While turbine technologies change, the need for precise current measurement and control remains constant. The quality and performance of current transducers - whether they are controlling the position of the rotor and nacelle or the power to the grid - can have a direct impact on the overall efficiency of the wind turbine.
One key area in which transducers are used is to adjust with electrical drives the position of the nacelle and the rotor blades in relation to wind direction, to ensure maximum power generation or - in the case of too-high wind speeds - allow safe 'switch off' of the wind turbine. In this application, closed-loop current transducers with a low current rating offer the optimum combination of high bandwidth, short response time and good linearity, which is essential for high accuracy.
Current transducers are also essential for controlling power into the grid, whether the turbine is based on a conventional or modified 'Danish concept' with an asynchronous generator, or uses modern synchronous generator designs.
Conventional Danish-concept turbines combine a stallcontrolled rotor with three rotor blades; a gearbox to adapt the rotor revolutions to the generator speed; and a poleswitched asynchronous generator with squirrel-cage rotor. These turbines are coupled directly to the mains grid to produce a system with a virtually constant operating speed in the super-synchronous slip area. A slip control is used to adjust the rotor speed within narrow limits, while switching the poles of the generator enables wider adjustments. Power from the grid is used to build the rotating field, with soft-start between the generator and the grid to limit the inrush currents during start-up.

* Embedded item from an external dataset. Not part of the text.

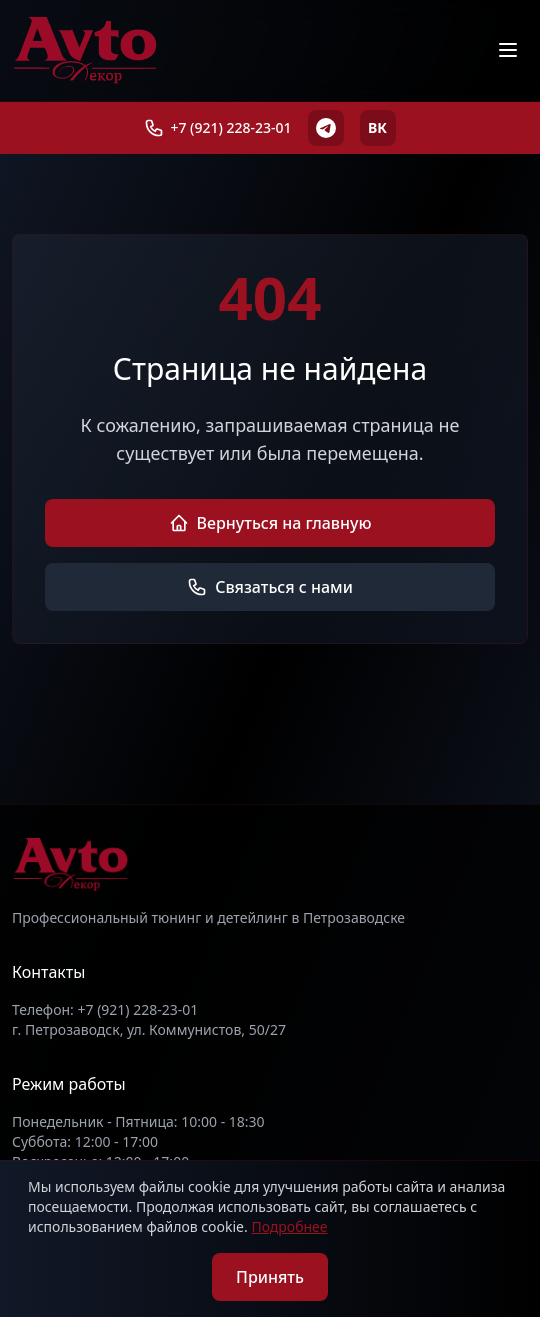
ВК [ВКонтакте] (377, 127)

The majority of today's large wind turbines, however, use a modified Danish-concept design, which features a double-fed asynchronous generator with a slip-ring rotor coupled to the grid by an inverter. This creates a variable speed system, from sub-synchronous up to supersynchronous, and uses two identical pulse-controlled IGBT inverters with a voltage DC link as the converter. In this style of turbine, closed-loop current transducers with a medium current rating are used to provide the precise and fast current detection that is needed to control power for the grid and the DC link voltage.
Other modern turbines use a synchronous generator to provide a variable-speed system. In these designs, the gearbox, with its mechanical losses and intensive maintenance, is replaced by a multipoled ring generator that adapts the rotor revolutions to the generator speed, while pulse converters are used for the mains grid coupling. In this application, dynamic closed-loop current transducers are used in the rectifier and inverter stages.
The choice of closed-loop transducer for each type of turbine technology and application will directly affect overall system performance in accordance with grid code requirements. Current transducers, such as LEM's standard LF xx10 series or custom-designed versions, can be used as ready-to-use solutions in virtually any wind turbine design, where they offer good common-mode behaviour as well as an accuracy of 0.2-0.6% of the rated value from -40 to +85°C.
Their fast response time also provides short-circuit protection for the power semiconductor in the inverters. This, combined with optional encapsulation, offers an invaluable advantage for wind turbines in offshore areas where maintenance is difficult and expensive.